In remote-via-satellite live television for news reports, lip-sync is always an issue for audio techs to be concerned with. Even if everything is OK, lip-sync is still checked. Almost without fail, a correspondent and crew will have no special test signal for lip-sync. The audio tech adjusts based on the correspondent’s speech while viewing the image. If things appear especially difficult to judge due to loud background noise or other circumstance, the audio tech might ask an on-camera person to do individual hand claps a couple seconds apart for half a minute. If you like to take things to an extreme, read on, otherwise skip to the end.
If you’re really concerned about it, and you have a video camera, record a bit of yourself clapping and play that back. Don’t hide the part of your hands that meet from the camera by curling you fingers. You should hear the sound of the clap at the same moment as the hands meet. Another good diagnostic tool in this amateur analysis is a clock with a once-per-second ticking forward second hand. Does a direct recording of the ticking clock play back with the hand movement and the ticking sound in unison?
If you want an even more critical adjustment, and you have the means to play back video with sound in slow motion, record a view of your video monitor playing back an event with a definite sound-to-image link. Play back your recorded video in slow motion or one frame at a time to determine if the sound hits in the same video frame as the visual event.
As to a choice of material for your test, an explosion in a movie may not be the best choice. Sometimes, for theatrical effect, there will be anticipatory sound before the visual event or the sound will be delayed as in reality, where you see a sound causing event in the distance before the sound arrives. Also, in a ‘ka-boom’ sound, the ‘ka’ portion may not move the woofer much on its own and the ‘boom’ portion may occur a frame or two after the visual event begins. You have to know that the source you use in the test has both the visual and aural event in the same frame, as in speech or a near-camera hand clap.

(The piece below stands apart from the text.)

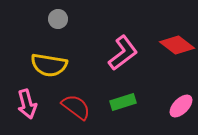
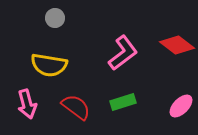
gray circle: moved 3 px left, 1 px up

If you can’t hear sound when you play back in slow or still-frame mode, there is another thing to try, but a bit more involved and in need of carefulness. Depending on the way you do this, it may be just as often misleading as accurate. If you can place a loudspeaker with the grill off at almost, but not quite, a 90º angle to the viewing screen, then video record a visual event that happens on the screen while at the same time having the speaker cone in sharp focus. Adjust the playback volume so that the speaker cone moves obviously when the on-screen even occurs. (Don’t harm you speakers doing this!) When you play back your recording in still frame mode, the cone should start to move in the same frame as the visual event is first seen. If you don’t see the earliest of the cone movement in the first frame of the visual event, you may see larger cone movement in the frame or two afterward. If the cone moves too soon, you need more audio delay.
Is this even necessary? Maybe the monitor introduces no noticeable video delay that would require a complimentary audio delay. Back to the video camera as a diagnostic tool: place the camera so that both you and your monitor are in view. Take the output of the camera and send it to the monitor – there will be visual feedback so keep the monitor at the far left or right of the camera’s view with only half the monitor being seen by the camera. You stand at the other edge of the camera's view and move your arm up and down. As seen on the monitor, does your arm move up and down in unison with reality, or is there a delay? If there is a delay, the faster you move your arm, the more pronounced the demonstration of delay. If you can later play back your recording in still-frame mode, how many frames after your arm reaches a certain point does the image in the monitor reach the same position? If you’re going to try calculating the time delay, NTSC video has 59.94 interlaced fields for a total of 29.97 frames per second.
All-in-all the simple do-the-lips-match method is all the pros have time to do for live events. In an editing situation there is the jog-the-footage check, but more often than not home equipment doesn’t give the consumer that option. Unless you are really bothered or you are in the mood to experiment, simple is best – ignore my verbose ramblings and go with what PodBoy said.